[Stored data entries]
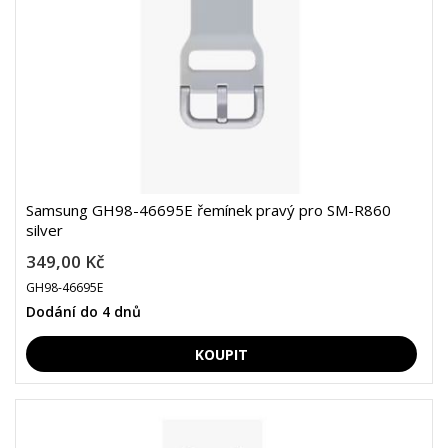
Samsung GH98-46695E řemínek pravý pro SM-R860
silver
349,00 Kč
GH98-46695E
Dodání do 4 dnů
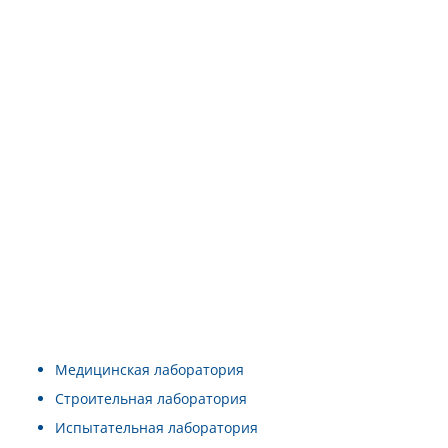
Медицинская лаборатория
Cтроительная лаборатория
Испытательная лаборатория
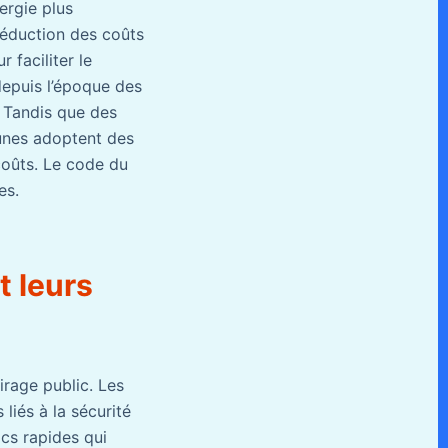
ergie plus
réduction des coûts
 faciliter le
depuis l’époque des
n. Tandis que des
munes adoptent des
coûts. Le code du
es.
t leurs
irage public. Les
 liés à la sécurité
ics rapides qui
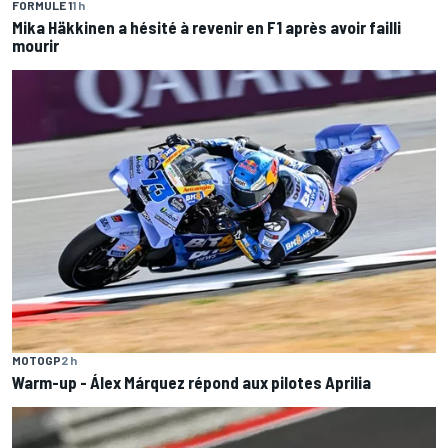
FORMULE 1
1 h
Mika Häkkinen a hésité à revenir en F1 après avoir failli
mourir
MOTOGP
2 h
Warm-up - Álex Márquez répond aux pilotes Aprilia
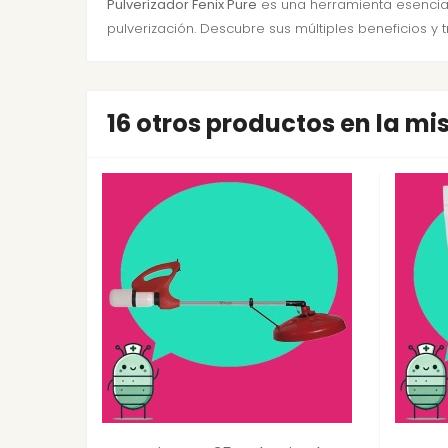
Pulverizador Fenix Pure
es una herramienta esencial 
pulverización. Descubre sus múltiples beneficios y 
16 otros productos en la m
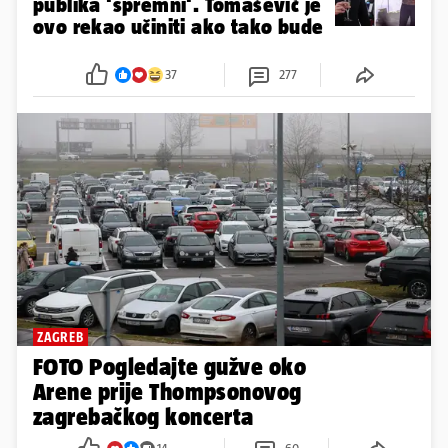
publika 'spremni'. Tomašević je
ovo rekao učiniti ako tako bude
37
277
ZAGREB
FOTO Pogledajte gužve oko
Arene prije Thompsonovog
zagrebačkog koncerta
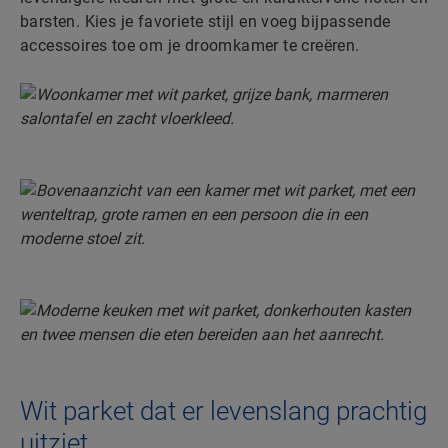
barsten. Kies je favoriete stijl en voeg bijpassende
accessoires toe om je droomkamer te creëren.
Wit parket dat er levenslang prachtig
uitziet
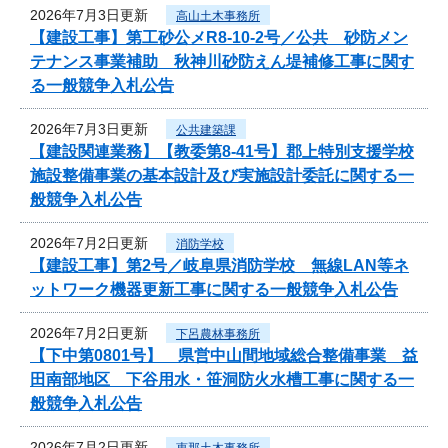
2026年7月3日更新
高山土木事務所
【建設工事】第工砂公メR8-10-2号／公共 砂防メン
テナンス事業補助 秋神川砂防えん堤補修工事に関す
る一般競争入札公告
2026年7月3日更新
公共建築課
【建設関連業務】【教委第8-41号】郡上特別支援学校
施設整備事業の基本設計及び実施設計委託に関する一
般競争入札公告
2026年7月2日更新
消防学校
【建設工事】第2号／岐阜県消防学校 無線LAN等ネ
ットワーク機器更新工事に関する一般競争入札公告
2026年7月2日更新
下呂農林事務所
【下中第0801号】 県営中山間地域総合整備事業 益
田南部地区 下谷用水・笹洞防火水槽工事に関する一
般競争入札公告
2026年7月2日更新
恵那土木事務所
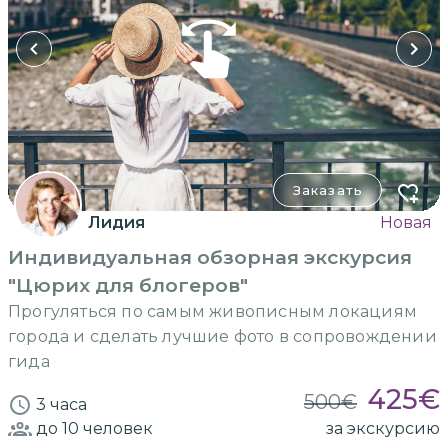
Заказать
Лидия
Новая
Индивидуальная обзорная экскурсия
"Цюрих для блогеров"
Прогуляться по самым живописным локациям
города и сделать лучшие фото в сопровождении
гида
425
€
500
€
3 часа
до 10
человек
за экскурсию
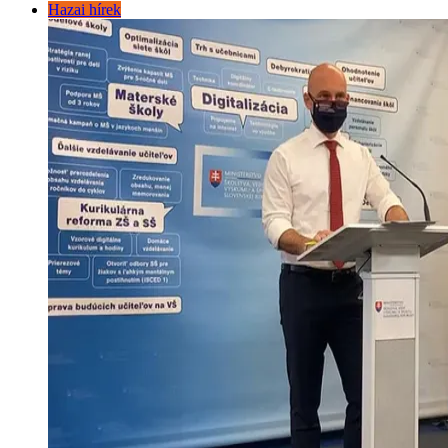
Hazai hírek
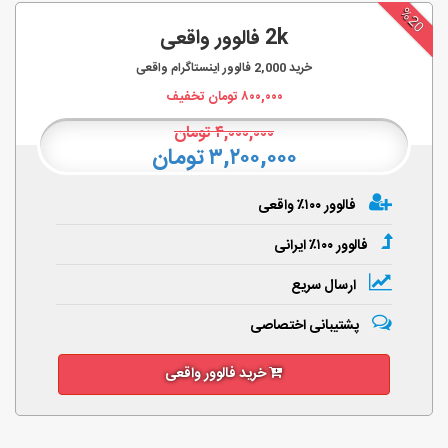
%20
2k فالوور واقعی
خرید
2,000
فالوور اینستاگرام واقعی
۸۰۰,۰۰۰
تومان تخفیف
۴,۰۰۰,۰۰۰
تومان
۳,۲۰۰,۰۰۰ تومان
فالوور ۱۰۰٪ واقعی
فالوور ۱۰۰٪ ایرانی
ارسال سریع
پشتیبانی اختصاصی
خرید فالوور واقعی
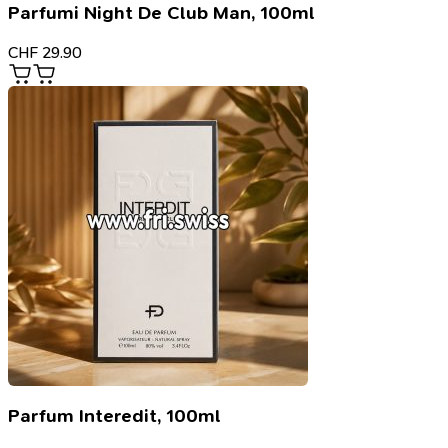
Parfumi Night De Club Man, 100ml
CHF
29.90
Parfum Interedit, 100ml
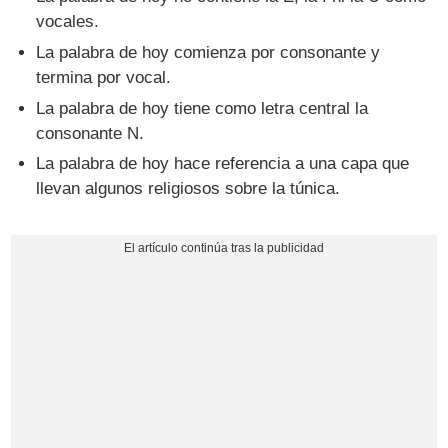
vocales.
La palabra de hoy comienza por consonante y
termina por vocal.
La palabra de hoy tiene como letra central la
consonante N.
La palabra de hoy hace referencia a una capa que
llevan algunos religiosos sobre la túnica.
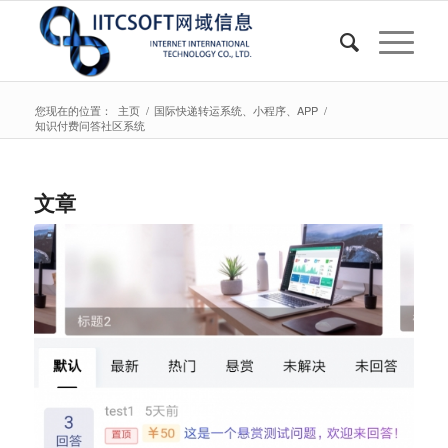
您现在的位置：
主页
/
国际快递转运系统、小程序、APP
/
知识付费问答社区系统
文章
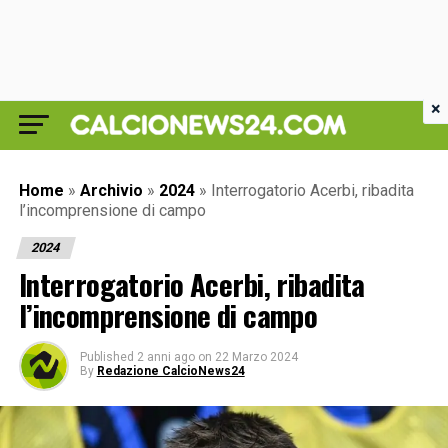
×
Home
»
Archivio
»
2024
»
Interrogatorio Acerbi, ribadita
l’incomprensione di campo
2024
Interrogatorio Acerbi, ribadita
l’incomprensione di campo
Published
2 anni ago
on
22 Marzo 2024
By
Redazione CalcioNews24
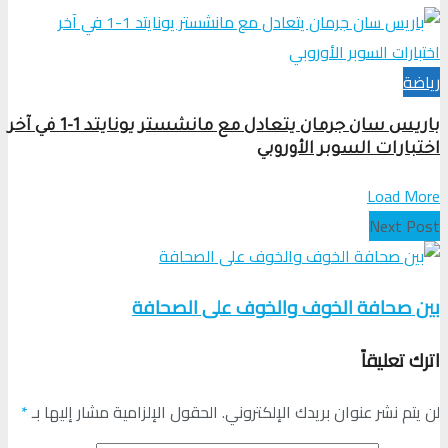
رياضة
باريس سان جرمان يتعادل مع مانشستر يونايتد 1-1 في آخر
اختبارات السوبر الأوروبي
Load More
Next Post
بين صحافة الخوف والخوف على الصحافة
اترك تعليقاً
لن يتم نشر عنوان بريدك الإلكتروني.
الحقول الإلزامية مشار إليها بـ
*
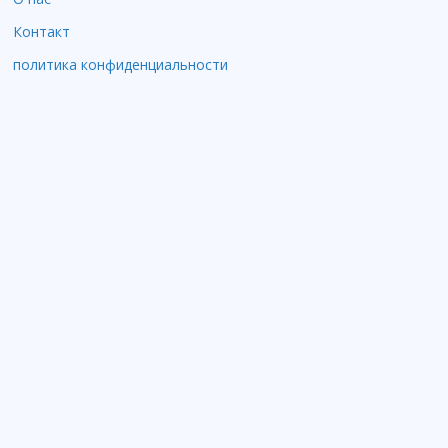
Контакт
политика конфиденциальности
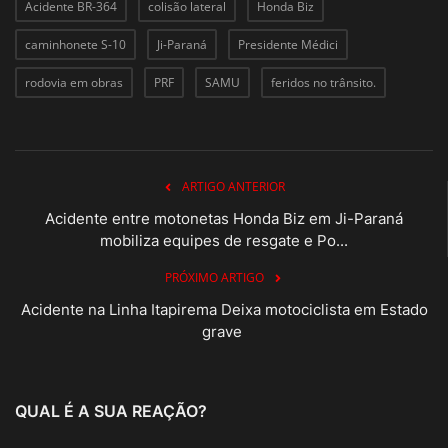
Acidente BR-364
colisão lateral
Honda Biz
caminhonete S-10
Ji-Paraná
Presidente Médici
rodovia em obras
PRF
SAMU
feridos no trânsito.
ARTIGO ANTERIOR
Acidente entre motonetas Honda Biz em Ji-Paraná
mobiliza equipes de resgate e Po...
PRÓXIMO ARTIGO
Acidente na Linha Itapirema Deixa motociclista em Estado
grave
QUAL É A SUA REAÇÃO?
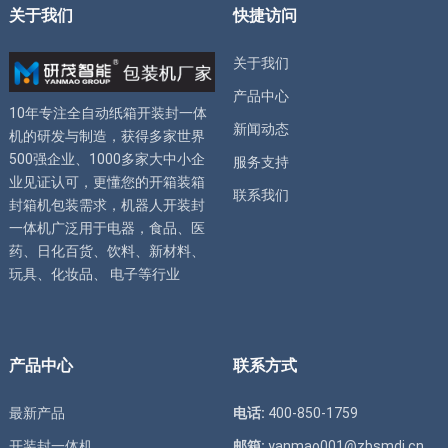
关于我们
快捷访问
关于我们
产品中心
10年专注全自动
纸箱开装封一体
新闻动态
机
的研发与制造，获得多家世界
500强企业、1000多家大中小企
服务支持
业见证认可，更懂您的
开箱装箱
联系我们
封箱机
包装需求，
机器人开装封
一体机
广泛用于电器，食品、医
药、日化百货、饮料、新材料、
玩具、化妆品、 电子等行业
产品中心
联系方式
最新产品
电话:
400-850-1759
开装封一体机
邮箱:
yanmao001@zbsmdj.cn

▶ EXERCISE INSTRUCTIONS
A faithful, word-for-word copy of the data is needed; the pictures should not appear in it.

▶ SOLUTION TO THIS EXERCISE
Samsung GH98-46695E řemínek pravý pro SM-R860
silver
349,00 Kč
GH98-46695E
Dodání do 4 dnů
Медицинская лаборатория
Cтроительная лаборатория
Испытательная лаборатория
ergie plus
réduction des coûts
 faciliter le
depuis l’époque des
n. Tandis que des
munes adoptent des
coûts. Le code du
es.
t leurs
irage public. Les
 liés à la sécurité
ics rapides qui
FORMULE 1
1 h
Mika Häkkinen a hésité à revenir en F1 après avoir failli
mourir
MOTOGP
2 h
Warm-up - Álex Márquez répond aux pilotes Aprilia
Pulverizador Fenix Pure
es una herramienta esencial 
pulverización. Descubre sus múltiples beneficios y 
16 otros productos en la m
publika 'spremni'. Tomašević je
ovo rekao učiniti ako tako bude
37
277
ZAGREB
FOTO Pogledajte gužve oko
Arene prije Thompsonovog
zagrebačkog koncerta
barsten. Kies je favoriete stijl en voeg bijpassende
accessoires toe om je droomkamer te creëren.
Wit parket dat er levenslang prachtig
uitziet
2026年7月3日更新
高山土木事務所
【建設工事】第工砂公メR8-10-2号／公共 砂防メン
テナンス事業補助 秋神川砂防えん堤補修工事に関す
る一般競争入札公告
2026年7月3日更新
公共建築課
【建設関連業務】【教委第8-41号】郡上特別支援学校
施設整備事業の基本設計及び実施設計委託に関する一
般競争入札公告
2026年7月2日更新
消防学校
【建設工事】第2号／岐阜県消防学校 無線LAN等ネ
ットワーク機器更新工事に関する一般競争入札公告
2026年7月2日更新
下呂農林事務所
【下中第0801号】 県営中山間地域総合整備事業 益
田南部地区 下谷用水・笹洞防火水槽工事に関する一
般競争入札公告
2026年7月2日更新
恵那土木事務所
Заказать
Лидия
Новая
Индивидуальная обзорная экскурсия
"Цюрих для блогеров"
Прогуляться по самым живописным локациям
города и сделать лучшие фото в сопровождении
гида
425
€
500
€
3 часа
до 10
человек
за экскурсию
Hazai hírek
%20
2k فالوور واقعی
خرید
2,000
فالوور اینستاگرام واقعی
۸۰۰,۰۰۰
تومان تخفیف
۴,۰۰۰,۰۰۰
تومان
۳,۲۰۰,۰۰۰ تومان
فالوور ۱۰۰٪ واقعی
فالوور ۱۰۰٪ ایرانی
ارسال سریع
پشتیبانی اختصاصی
خرید فالوور واقعی
Parfumi Night De Club Man, 100ml
CHF
29.90
Parfum Interedit, 100ml
vocales.
La palabra de hoy comienza por consonante y
termina por vocal.
La palabra de hoy tiene como letra central la
consonante N.
La palabra de hoy hace referencia a una capa que
llevan algunos religiosos sobre la túnica.
您现在的位置：
主页
/
国际快递转运系统、小程序、APP
/
知识付费问答社区系统
文章
×
Home
»
Archivio
»
2024
»
Interrogatorio Acerbi, ribadita
l’incomprensione di campo
2024
Interrogatorio Acerbi, ribadita
l’incomprensione di campo
Published
2 anni ago
on
22 Marzo 2024
By
Redazione CalcioNews24
رياضة
باريس سان جرمان يتعادل مع مانشستر يونايتد 1-1 في آخر
اختبارات السوبر الأوروبي
Load More
Next Post
بين صحافة الخوف والخوف على الصحافة
اترك تعليقاً
لن يتم نشر عنوان بريدك الإلكتروني.
الحقول الإلزامية مشار إليها بـ
*
Контакт
политика конфиденциальности
Acidente BR-364
colisão lateral
Honda Biz
caminhonete S-10
Ji-Paraná
Presidente Médici
rodovia em obras
PRF
SAMU
feridos no trânsito.
ARTIGO ANTERIOR
Acidente entre motonetas Honda Biz em Ji-Paraná
mobiliza equipes de resgate e Po...
PRÓXIMO ARTIGO
Acidente na Linha Itapirema Deixa motociclista em Estado
grave
QUAL É A SUA REAÇÃO?
关于我们
快捷访问
关于我们
产品中心
10年专注全自动
纸箱开装封一体
新闻动态
机
的研发与制造，获得多家世界
500强企业、1000多家大中小企
服务支持
业见证认可，更懂您的
开箱装箱
联系我们
封箱机
包装需求，
机器人开装封
一体机
广泛用于电器，食品、医
药、日化百货、饮料、新材料、
玩具、化妆品、 电子等行业
产品中心
联系方式
最新产品
电话:
400-850-1759
开装封一体机
邮箱:
yanmao001@zbsmdj.cn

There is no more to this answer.